私たちは「主の2010年」の教会の歩みを元旦礼拝から始めた。この年の始めに思うことの第一は何であったか。神を信頼する日々を歩ませていただきたい、との祈りであった。一方、日々の生活の現実は今週から具体的に迫ってくる。あれも、これも、全てが大切なことである。実際に疎かにできるものは何一つなく、一つ一つのことに心を傾けることこそ尊い。あれこれの思い煩いに心を掻き乱されることなく、主に信頼する道を歩みたいと心から願わされる。それには御言葉に聞き従うことが何よりである。その教えに耳を傾け、また御言葉を心に蓄えることの大切さを、詩篇から学んでみたい。
その最高の幸せを、詩篇119篇は全篇をもって歌い上げている。壮大な思想が、類まれなる構成によって歌われる。「幸いなことよ。全き道を行く人々、主のみおしえによって歩む人々。幸いなことよ。主のさとしを守り、心を尽くして主を尋ね求める人々。まことに、彼らは不正を行わず、主の道を歩む。」(1〜3節)幸いな人とは、主の教えを心に刻んで、その教えに聞き従って歩む人である。しかも、「心を尽くして」と言われるように、熱心に、また一筋に「主を尋ね求める人々」である。神によって造られ、生かされている人間にとっての幸い、それは「神のことば」に従うことであると。御言葉なしに生きるのは、全く拠り所のない、危うい日々を生きることだからである。

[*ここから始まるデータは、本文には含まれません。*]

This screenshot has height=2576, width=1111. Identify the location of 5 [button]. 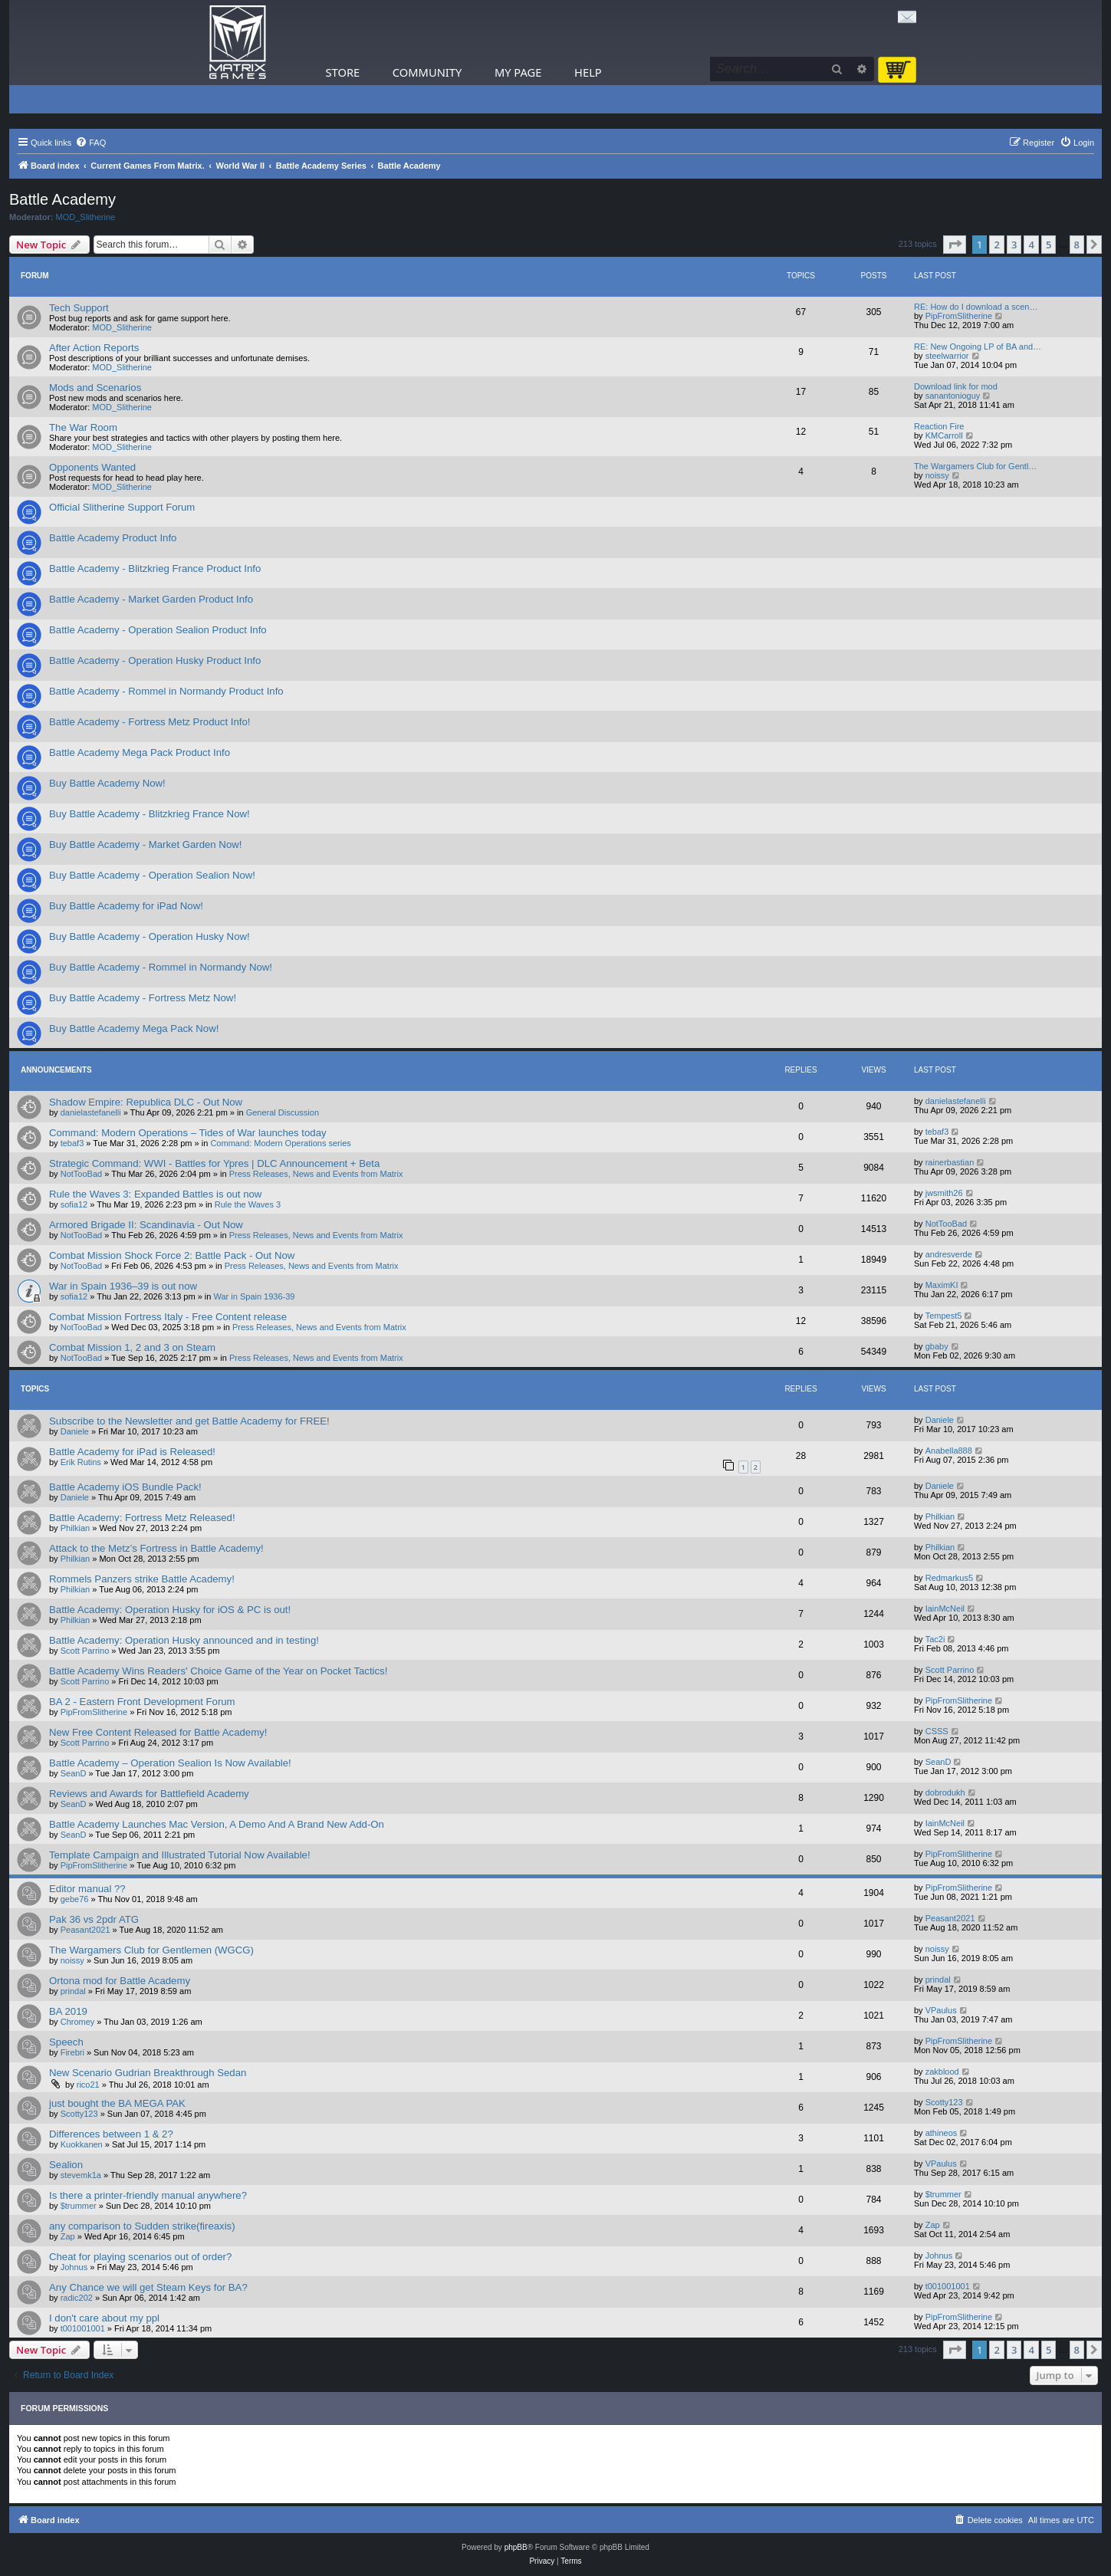 (1048, 244).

主の教えを聞き、そのさとしを心に蓄える時、神への祈りが導かれる。主が戒めを教え、さとして下さるからである。「どうか、私の道を堅くしてください。あなたのおきてを守るように。そうすれば、私はあなたのすべての仰せを見ても恥じることがないでしょう。」(4〜6節)主の教えの正しさは、人がどんなに努力したとしても、到達し得ない高さにある。そのことに気づく時、自分の弱さに気づき、自分の不完全さに絶望することによって、人は祈り始めるのである。祈りは弱い人がするもの・・・と、多くの人が信仰や祈りを軽んじたとしても、真実な祈りは、神の教えを聞き、自分の罪や汚れを知ることによって、その時、心の底からのうめきのように湧き上がるものなのである。

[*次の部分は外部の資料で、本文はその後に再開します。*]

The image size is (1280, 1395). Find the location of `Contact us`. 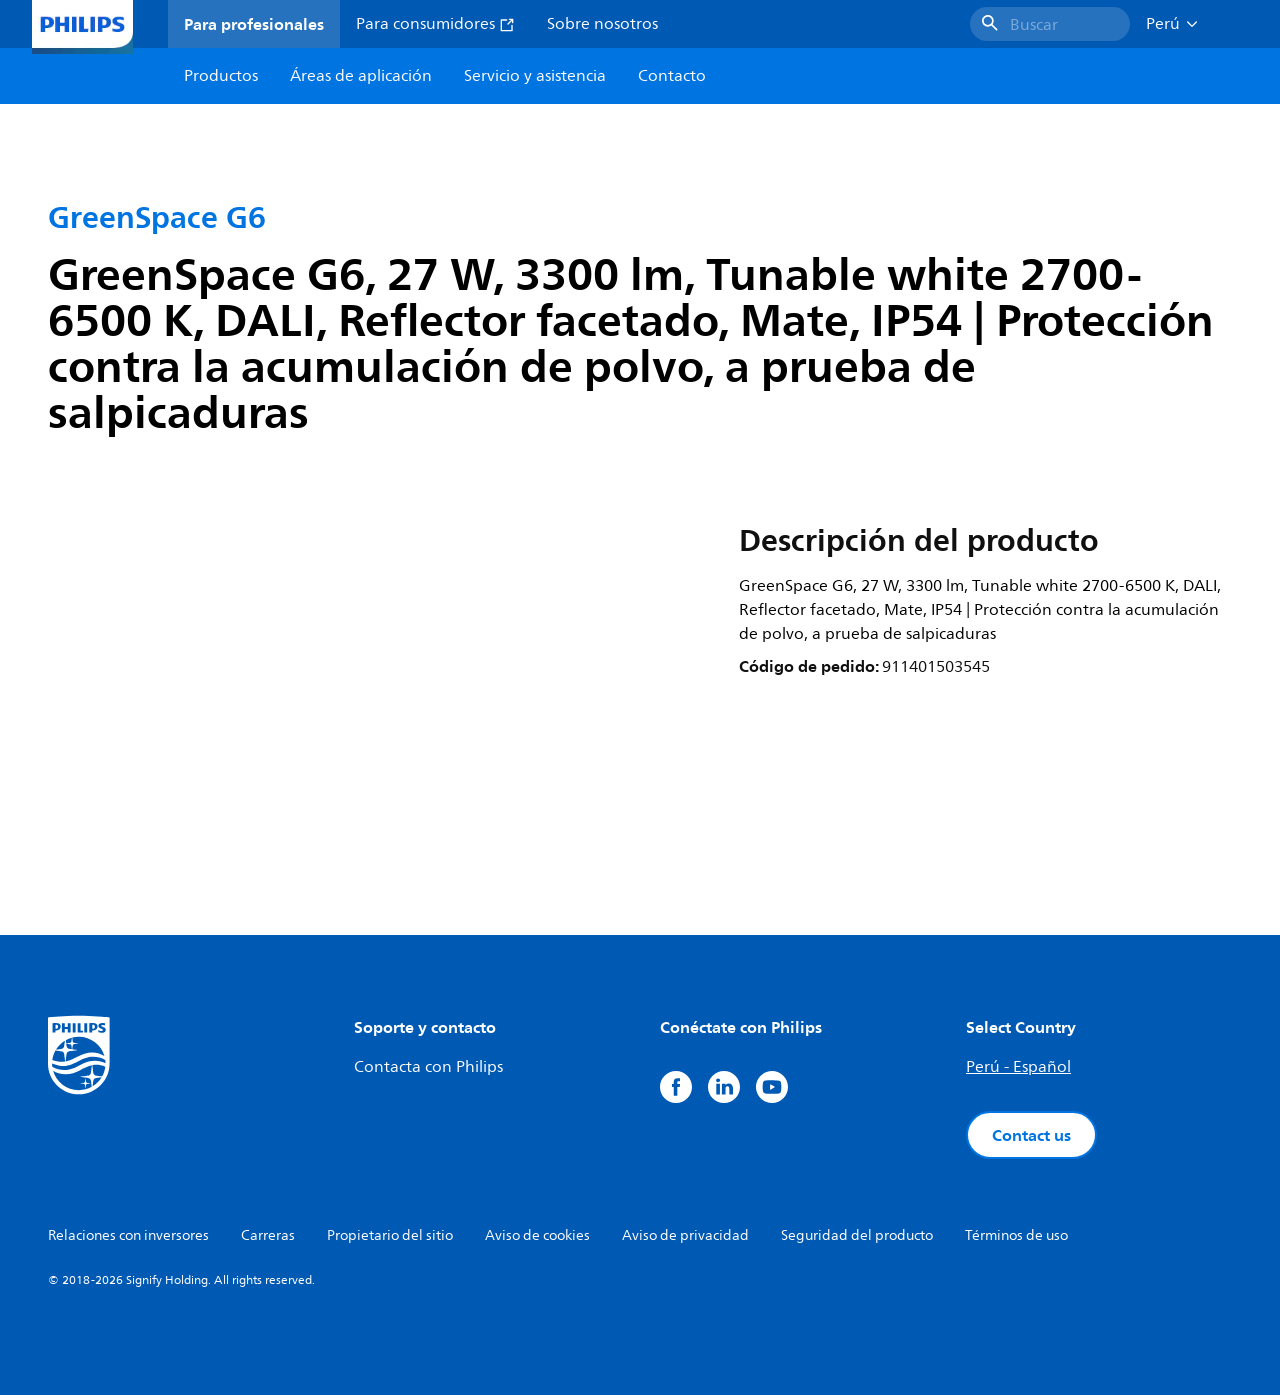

息子についた霊を追い出してもらおうと願った父親が、「もし、おできになるものなら・・・」と言ってイエスに諭された時、「信じます。不信仰な私をお助けください」と叫んだ。「信じます」と言いつつも、彼は信じ切れない弱さを認めていた。(マルコの福音書 9:14〜29)また、主イエスが、自己義認をよしとする人々に語られた教えにおいて、取税人は「神さま。こんな罪人の私をあわれんでください」と祈っている。(ルカの福音書 18:9〜13)いずれも自分に絶望することから、神への信仰が無限に広がることを示している。「全き道を行く人々」「主のみおしえによって歩む人々」「心を尽くして主を尋ね求める人々」、その人々が不正に走らず、「主の道を歩む」幸いな人々であるのは、神に頼り、神によって正しい道を歩ませていただくからである。「主の道を歩む」人とは、「どうか、私の道を堅くしてください。あなたのおきてを守るように」と心から祈る人であり、また「どうか私を、見捨てないでください」と祈る人なのである。
<結び> この新しい年、私たちは神に祈りをささげ、神の御言葉を心に留め、「主の道を歩む」ことを導かれようではないか。主に従うことに対して、この世で目に見える報いがなくても、この道を歩み続けるのか、その意味では、神は実に厳しく私たちに問い掛けてもおられる。教会の歴史においては、神に従うことで、この世では報われなかった人がおり、かえって苦しみや死の恐れに包まれた人も数知れないのが事実である。彼らは信仰によって生きることを恥とせず、生き抜いて天の故郷に憧れたのである。この世での報いではなく、また不正に心を惹かれることなく、「主の道を歩む」こと、その幸いこそ、私たちも追い求めさせていただきたいものである。